Films illustrés par Gwendoline Clossais FacebookTwitter
01/02/2008
 

Monte Hellman par Charles Tatum Jr

Monte Hellman resurgit grâce au DVD. C'est le moment de revenir sur un livre écrit par Charles Tatum Jr et édité par les Belges de Yellow Now. Consacré à un cinéaste peu connu du public, (sauf en France, of course, et on en arrive à se demander ce qu’on ferait sans elle pour nous révéler le cinéma mondial), le livre de Charles Tatum Jr, breton bruxellois, est intéressant par l’abondance de ses propos. Après avoir réalisé ses premiers films sous la férule de Roger Corman, Monte Hellman réalise deux westerns, Ride in the Whirlwind (L’Ouragan de la vengeance) et The Shooting avec un petit budget et le concours de Jack Nicholson comme producteur, interprète et scénariste de Ride in the Whirlwind. Celui-ci parcourt l’Europe « harcelant les comités de sélection festivaliers, écumant les salles de rédaction des magazines spécialisés et les officines de distribution cinématographique », ainsi que le Festival de Cannes, en vain (ces deux films viennent d’être édités en DVD par Carlotta).
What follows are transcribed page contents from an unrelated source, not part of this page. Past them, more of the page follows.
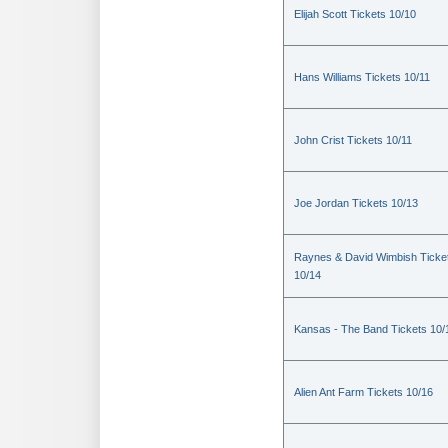
Elijah Scott Tickets 10/10
Hans Williams Tickets 10/11
John Crist Tickets 10/11
Joe Jordan Tickets 10/13
Raynes & David Wimbish Ticke
10/14
Kansas - The Band Tickets 10/
Alien Ant Farm Tickets 10/16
En 1971, Monte Hellman réalise, pour un studio hollywoodien (Universal), Two-Lane Blacktop (Macadam à deux voies) un film que beaucoup de critiques considèrent comme le meilleur road movie du siècle dernier. Les studios hollywoodiens, après le succès inattendu du public pour Easy Rider, veulent se servir des anti-héros du film réalisé par Dennis Hopper. Cette époque, celle des années 1968-1973, est celle de la lutte contre la guerre du Vietnam, de la contestation, de la contre-culture underground, de la mise en évidence des écrivains de la Beat Generation (Jack Kerouac).

Charles Tatum Jr nous explique que ce cinéaste hors du commun, proche de la Nouvelle Vague américaine, n’était pas seulement apparenté à Rivette ou Antonioni, mais aussi à Beckett et Camus : « le mythe de Sisyphe devient décisif pour comprendre Monte Hellman, qui est définitivement classé cinéaste existentialiste ».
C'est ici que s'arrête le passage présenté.